-------- Records to use

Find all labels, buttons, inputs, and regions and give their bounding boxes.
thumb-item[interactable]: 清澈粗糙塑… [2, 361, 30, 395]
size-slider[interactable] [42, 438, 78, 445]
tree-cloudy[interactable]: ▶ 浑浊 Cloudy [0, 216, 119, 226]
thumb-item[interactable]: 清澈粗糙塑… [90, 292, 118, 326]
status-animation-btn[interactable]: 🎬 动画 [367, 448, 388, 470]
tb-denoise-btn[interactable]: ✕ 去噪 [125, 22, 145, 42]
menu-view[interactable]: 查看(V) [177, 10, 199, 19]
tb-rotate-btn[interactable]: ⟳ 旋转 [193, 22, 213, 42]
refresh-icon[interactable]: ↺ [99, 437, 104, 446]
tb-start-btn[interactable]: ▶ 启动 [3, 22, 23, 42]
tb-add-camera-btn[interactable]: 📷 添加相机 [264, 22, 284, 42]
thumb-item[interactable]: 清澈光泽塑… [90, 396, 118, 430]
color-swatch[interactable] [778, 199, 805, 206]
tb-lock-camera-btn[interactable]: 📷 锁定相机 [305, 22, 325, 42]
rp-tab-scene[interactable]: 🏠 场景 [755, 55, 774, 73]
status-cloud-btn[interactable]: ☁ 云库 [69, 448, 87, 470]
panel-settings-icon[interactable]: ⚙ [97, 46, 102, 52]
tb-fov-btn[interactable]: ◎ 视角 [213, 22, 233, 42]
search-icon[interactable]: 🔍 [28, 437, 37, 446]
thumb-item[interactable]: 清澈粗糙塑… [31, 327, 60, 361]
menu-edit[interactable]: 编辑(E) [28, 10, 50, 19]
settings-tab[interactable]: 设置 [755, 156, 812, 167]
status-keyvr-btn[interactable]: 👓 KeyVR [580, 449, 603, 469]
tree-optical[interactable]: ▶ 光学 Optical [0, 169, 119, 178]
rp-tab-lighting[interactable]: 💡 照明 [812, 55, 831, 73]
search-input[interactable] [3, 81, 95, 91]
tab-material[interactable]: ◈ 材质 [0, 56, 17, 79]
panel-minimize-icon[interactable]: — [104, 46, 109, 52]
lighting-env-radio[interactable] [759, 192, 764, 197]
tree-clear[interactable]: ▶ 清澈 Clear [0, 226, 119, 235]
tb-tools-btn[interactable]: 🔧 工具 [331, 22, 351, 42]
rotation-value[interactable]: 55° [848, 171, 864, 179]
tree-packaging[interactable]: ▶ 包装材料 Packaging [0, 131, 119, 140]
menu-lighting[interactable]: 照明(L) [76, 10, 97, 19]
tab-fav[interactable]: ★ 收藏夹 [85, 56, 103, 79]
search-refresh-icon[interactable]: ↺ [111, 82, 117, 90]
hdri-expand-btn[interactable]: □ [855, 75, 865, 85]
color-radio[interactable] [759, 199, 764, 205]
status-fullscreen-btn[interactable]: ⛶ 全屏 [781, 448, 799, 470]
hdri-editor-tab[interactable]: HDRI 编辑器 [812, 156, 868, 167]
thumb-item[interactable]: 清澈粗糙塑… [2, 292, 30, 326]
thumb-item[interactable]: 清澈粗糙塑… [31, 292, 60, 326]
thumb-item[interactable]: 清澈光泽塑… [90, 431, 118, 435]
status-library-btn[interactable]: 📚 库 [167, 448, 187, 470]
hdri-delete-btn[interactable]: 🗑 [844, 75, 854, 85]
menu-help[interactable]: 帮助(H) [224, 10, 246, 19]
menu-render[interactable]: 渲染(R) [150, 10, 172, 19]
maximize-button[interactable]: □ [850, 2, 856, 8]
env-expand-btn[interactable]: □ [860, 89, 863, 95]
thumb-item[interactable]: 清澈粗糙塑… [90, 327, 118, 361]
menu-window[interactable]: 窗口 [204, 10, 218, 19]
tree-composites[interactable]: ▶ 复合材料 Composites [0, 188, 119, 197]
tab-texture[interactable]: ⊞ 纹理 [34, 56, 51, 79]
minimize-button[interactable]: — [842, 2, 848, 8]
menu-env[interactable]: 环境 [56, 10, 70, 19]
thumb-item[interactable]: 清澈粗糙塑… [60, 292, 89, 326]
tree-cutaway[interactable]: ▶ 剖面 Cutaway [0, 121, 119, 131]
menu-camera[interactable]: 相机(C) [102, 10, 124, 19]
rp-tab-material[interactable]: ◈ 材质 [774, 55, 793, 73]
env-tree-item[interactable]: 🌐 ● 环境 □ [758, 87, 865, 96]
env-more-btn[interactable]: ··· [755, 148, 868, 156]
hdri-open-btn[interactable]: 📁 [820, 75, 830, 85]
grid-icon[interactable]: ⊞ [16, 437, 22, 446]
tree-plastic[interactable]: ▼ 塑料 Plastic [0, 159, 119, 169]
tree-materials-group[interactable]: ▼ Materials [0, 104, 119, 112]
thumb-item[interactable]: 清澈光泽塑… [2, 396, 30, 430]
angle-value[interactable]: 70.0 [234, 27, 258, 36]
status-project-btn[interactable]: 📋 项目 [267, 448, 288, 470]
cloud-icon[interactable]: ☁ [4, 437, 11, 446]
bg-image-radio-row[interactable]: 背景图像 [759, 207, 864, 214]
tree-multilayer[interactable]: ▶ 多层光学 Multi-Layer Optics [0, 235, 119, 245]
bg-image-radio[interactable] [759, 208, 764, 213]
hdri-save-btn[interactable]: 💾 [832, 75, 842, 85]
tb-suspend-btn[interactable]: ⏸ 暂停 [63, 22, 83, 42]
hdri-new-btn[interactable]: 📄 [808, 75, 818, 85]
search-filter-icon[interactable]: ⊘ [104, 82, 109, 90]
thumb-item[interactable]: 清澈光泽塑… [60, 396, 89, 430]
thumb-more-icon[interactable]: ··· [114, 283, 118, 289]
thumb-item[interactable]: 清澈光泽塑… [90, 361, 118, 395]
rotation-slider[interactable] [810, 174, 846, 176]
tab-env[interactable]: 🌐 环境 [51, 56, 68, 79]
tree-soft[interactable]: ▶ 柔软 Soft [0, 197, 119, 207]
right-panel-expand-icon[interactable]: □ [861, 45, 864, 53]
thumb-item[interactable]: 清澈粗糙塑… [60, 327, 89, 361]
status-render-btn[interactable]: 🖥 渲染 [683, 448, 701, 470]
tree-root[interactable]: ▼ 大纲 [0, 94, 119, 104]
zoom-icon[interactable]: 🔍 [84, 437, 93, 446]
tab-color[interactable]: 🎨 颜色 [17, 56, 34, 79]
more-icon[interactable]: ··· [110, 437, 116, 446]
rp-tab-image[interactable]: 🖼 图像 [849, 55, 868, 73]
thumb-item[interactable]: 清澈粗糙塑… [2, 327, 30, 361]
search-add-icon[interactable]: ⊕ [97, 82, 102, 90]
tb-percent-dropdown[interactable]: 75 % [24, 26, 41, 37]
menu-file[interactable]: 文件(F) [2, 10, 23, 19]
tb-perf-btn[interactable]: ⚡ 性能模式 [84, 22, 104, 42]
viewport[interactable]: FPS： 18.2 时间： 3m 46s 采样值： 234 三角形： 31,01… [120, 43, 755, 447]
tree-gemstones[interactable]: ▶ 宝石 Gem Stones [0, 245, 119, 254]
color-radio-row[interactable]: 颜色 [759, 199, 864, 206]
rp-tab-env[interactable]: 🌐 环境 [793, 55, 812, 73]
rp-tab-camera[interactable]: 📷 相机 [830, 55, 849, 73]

----------------
-------- Records to use

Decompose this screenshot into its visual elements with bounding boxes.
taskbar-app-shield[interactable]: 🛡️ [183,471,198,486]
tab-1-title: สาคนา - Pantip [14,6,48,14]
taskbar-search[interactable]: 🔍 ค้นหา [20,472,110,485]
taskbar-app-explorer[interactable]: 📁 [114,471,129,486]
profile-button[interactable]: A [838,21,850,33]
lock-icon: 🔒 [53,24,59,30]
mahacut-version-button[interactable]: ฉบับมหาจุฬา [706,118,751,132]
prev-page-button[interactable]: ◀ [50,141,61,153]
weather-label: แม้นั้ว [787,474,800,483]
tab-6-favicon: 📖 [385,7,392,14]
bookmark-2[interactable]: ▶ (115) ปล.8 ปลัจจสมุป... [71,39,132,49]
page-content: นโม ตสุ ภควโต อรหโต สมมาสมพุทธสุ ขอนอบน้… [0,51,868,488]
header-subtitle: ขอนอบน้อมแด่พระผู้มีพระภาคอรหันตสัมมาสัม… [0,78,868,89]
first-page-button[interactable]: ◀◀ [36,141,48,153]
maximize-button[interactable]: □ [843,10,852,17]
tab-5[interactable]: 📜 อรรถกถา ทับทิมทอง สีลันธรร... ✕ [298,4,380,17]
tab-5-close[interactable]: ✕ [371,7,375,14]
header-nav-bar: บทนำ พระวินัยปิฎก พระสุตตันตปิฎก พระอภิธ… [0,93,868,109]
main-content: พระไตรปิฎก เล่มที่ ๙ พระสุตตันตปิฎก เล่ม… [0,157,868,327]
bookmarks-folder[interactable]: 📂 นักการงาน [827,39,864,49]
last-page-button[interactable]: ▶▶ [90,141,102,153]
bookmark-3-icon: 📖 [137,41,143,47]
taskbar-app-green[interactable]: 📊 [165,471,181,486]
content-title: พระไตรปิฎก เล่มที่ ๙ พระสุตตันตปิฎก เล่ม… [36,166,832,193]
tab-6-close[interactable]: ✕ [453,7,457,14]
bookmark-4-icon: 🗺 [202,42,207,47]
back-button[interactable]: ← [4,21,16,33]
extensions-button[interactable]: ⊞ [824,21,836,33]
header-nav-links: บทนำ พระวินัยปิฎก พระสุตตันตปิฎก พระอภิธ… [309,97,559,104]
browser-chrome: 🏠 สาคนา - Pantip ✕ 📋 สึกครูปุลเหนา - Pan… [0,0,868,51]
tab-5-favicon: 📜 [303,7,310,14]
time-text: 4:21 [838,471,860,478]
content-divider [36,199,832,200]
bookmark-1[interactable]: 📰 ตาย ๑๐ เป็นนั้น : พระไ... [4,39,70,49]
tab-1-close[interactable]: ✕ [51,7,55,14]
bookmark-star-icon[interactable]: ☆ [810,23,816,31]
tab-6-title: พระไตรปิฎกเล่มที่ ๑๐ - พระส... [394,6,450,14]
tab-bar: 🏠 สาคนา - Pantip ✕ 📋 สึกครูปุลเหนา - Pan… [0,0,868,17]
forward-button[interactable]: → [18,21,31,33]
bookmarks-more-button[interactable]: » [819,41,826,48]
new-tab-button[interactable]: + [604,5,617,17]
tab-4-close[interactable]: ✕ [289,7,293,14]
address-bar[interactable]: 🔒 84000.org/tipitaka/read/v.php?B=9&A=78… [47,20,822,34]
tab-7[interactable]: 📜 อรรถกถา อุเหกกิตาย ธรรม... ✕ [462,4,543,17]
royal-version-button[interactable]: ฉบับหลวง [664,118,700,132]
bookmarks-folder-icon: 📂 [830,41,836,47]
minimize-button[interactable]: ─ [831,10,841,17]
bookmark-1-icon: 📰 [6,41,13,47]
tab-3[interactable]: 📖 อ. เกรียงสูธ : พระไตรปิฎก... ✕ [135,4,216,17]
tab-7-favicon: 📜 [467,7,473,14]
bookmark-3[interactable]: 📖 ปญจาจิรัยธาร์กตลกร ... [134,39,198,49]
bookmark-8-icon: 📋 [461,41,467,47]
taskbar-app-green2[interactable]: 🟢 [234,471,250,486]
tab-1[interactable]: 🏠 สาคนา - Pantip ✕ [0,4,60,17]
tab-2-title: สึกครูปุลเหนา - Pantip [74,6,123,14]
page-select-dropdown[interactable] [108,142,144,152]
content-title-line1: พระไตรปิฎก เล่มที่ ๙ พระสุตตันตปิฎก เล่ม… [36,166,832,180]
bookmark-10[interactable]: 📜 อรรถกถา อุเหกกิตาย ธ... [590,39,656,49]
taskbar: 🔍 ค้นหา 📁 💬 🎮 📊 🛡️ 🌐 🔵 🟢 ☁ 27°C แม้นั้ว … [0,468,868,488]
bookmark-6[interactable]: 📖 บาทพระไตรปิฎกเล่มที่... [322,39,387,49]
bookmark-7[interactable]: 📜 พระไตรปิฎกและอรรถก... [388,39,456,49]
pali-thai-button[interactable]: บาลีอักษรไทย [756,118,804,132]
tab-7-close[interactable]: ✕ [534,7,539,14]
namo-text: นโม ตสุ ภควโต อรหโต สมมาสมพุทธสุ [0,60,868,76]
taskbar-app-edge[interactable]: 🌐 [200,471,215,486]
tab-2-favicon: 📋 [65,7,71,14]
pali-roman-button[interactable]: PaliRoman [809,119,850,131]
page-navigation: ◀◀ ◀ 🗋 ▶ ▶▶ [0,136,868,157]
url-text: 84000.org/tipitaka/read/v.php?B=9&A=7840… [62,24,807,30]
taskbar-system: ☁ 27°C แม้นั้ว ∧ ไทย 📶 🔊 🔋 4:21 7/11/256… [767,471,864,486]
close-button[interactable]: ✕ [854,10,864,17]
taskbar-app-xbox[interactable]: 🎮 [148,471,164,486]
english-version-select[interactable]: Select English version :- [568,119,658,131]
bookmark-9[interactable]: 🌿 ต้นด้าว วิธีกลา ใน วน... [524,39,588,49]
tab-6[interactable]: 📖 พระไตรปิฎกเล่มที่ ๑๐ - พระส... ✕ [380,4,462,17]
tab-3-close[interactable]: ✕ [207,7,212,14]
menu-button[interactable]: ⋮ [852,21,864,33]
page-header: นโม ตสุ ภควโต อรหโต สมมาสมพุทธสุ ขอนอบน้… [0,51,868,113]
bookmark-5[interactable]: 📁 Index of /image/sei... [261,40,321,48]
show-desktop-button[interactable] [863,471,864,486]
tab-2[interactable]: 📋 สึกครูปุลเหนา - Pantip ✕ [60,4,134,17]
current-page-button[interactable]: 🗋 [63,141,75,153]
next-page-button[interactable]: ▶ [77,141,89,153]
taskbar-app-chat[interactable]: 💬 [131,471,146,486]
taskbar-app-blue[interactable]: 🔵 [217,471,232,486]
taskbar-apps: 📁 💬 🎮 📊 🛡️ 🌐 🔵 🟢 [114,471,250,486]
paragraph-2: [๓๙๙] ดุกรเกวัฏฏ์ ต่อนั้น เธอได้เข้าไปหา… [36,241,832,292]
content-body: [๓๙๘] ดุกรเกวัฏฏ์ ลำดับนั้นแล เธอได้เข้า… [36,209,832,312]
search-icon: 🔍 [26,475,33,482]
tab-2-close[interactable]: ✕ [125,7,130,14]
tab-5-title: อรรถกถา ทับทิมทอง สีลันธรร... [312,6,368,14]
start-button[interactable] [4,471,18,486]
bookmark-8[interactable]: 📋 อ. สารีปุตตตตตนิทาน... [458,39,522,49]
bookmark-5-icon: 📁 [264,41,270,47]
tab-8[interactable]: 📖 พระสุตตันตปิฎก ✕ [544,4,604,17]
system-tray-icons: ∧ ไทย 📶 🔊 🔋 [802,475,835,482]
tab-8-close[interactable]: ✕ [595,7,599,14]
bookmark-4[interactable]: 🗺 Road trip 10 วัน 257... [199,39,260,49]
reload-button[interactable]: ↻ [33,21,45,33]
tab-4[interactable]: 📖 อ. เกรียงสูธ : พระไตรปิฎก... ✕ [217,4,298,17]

----------------

Exercise directions: Determine how many lines in the records include the word "expand", and reply with that number alone.

Exercise solution: 3